E hoje vocês saem daqui preparados para entender que isso tudo há muito já deveria estar no cerne, no coração de nosso sistema educacional. Nós que somos mestres e doutores em sobrevivência, nós os africanos do continente e da diáspora, que que temos povoado e desenvolvido culturas em todo o planeta há pelo menos 200 mil anos, quando a primeira mulher surgiu ao sul da Etiópia, e do seu útero formou todos os seres humanos de todos os tipos, nós que somos seres de carbono e energia em interação, que carregamos o pigmento que protege o núcleo das células das agressões de qualquer intensa radiação, que trazemos na memória genética a saga de rainhas e reis, contadores de histórias e inventores, primeiros médicos da humanidade através das folhas e da meditação, e guerreiros caçadores, príncipes e legisladores, filhos de rainhas conselheiras anciãs e curandeiras sacerdotisas, nós que estamos há mais de 500 anos denominados sob a pecha de escravizados e sequestrados, aqui, na formatura deste curso, resistimos.
Resistimos não apenas ao desalento assassínio do racismo, mas a toda a máquina de desumanização e devastação da natureza montada pelos conflitos territoriais que deram ao homem europeu o sobrenome de Colonizador. Resistimos com a força de nossos ancestrais e protetores à educação eurocentrada que mata por apagamento e silenciamento as verdades históricas e profundas que trazem cada rosto e cada cabeça formulada por Ajalá um dia no Orum.

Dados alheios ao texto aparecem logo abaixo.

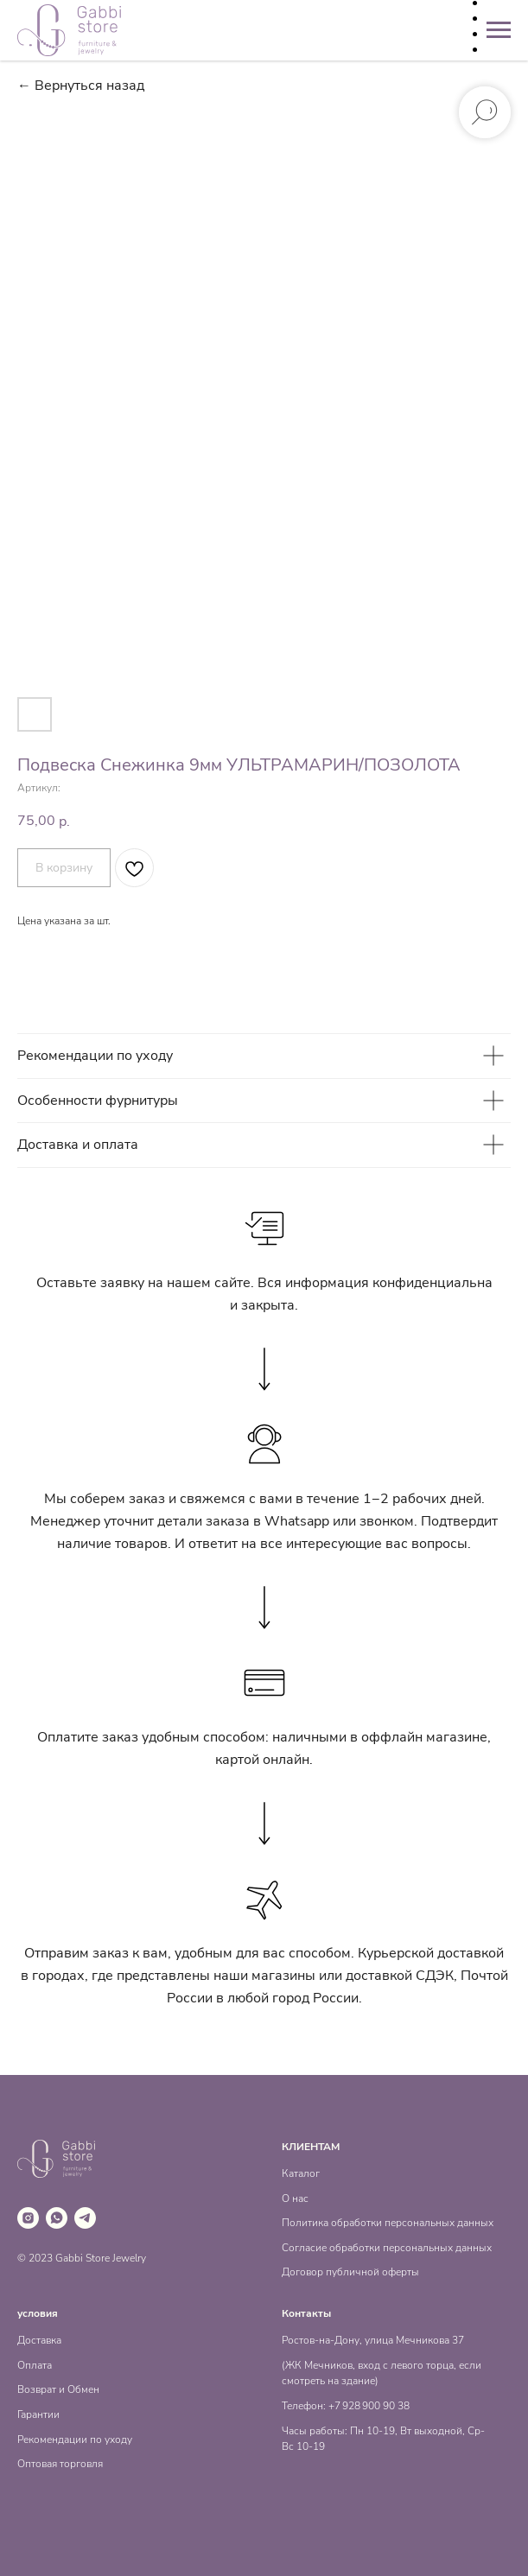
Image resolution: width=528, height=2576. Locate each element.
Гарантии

E nós, como educadores, negros e não negros, temos o privilégio, aqui neste importante espaço para a história da Educação no Brasil, Colégio Pedro II, e a honra de perpetuar o que esses mais velhos disseram em resistência fundante de toda uma civilização africano-brasileira. Nosso não é só o privilégio, mas a responsabilidade de desenvolver nos nossos estudantes o respeito ao elemento africano da humanidade, o primeiro e ancestral de todos os seres humanos. Sejamos nós africanos na diáspora e no continente, brancos e não brancos, indígenas e não indígenas, nos reportaremos sempre à África e aos seus deuses Equilíbrio, Medicina, Sabedoria, Amor, Verdade, Ancestralidade, Riqueza, Perfeição, Liberdade, Inteligência, Coletividade, Realeza, Axé, para nos tornarmos seres humanos melhores. Pois que é olhando para trás que se pode preparar o futuro da humanidade, hoje, claramente posto como um trem lotado de pobres rumo ao abismo. Construamos a ponte com o futuro, eduquemos para a liberdade e para a coletividade, para o espírito e para a ancestralidade. Tenhamos responsabilidade com o que chamamos de natureza e humanidade. Recriemos no Aye o Orum que queremos.
Esse é o nosso compromisso e a nossa direção.

Parabéns a todos e todas!

É o desejo do Núcleo de Estudos Afrobrasileiros.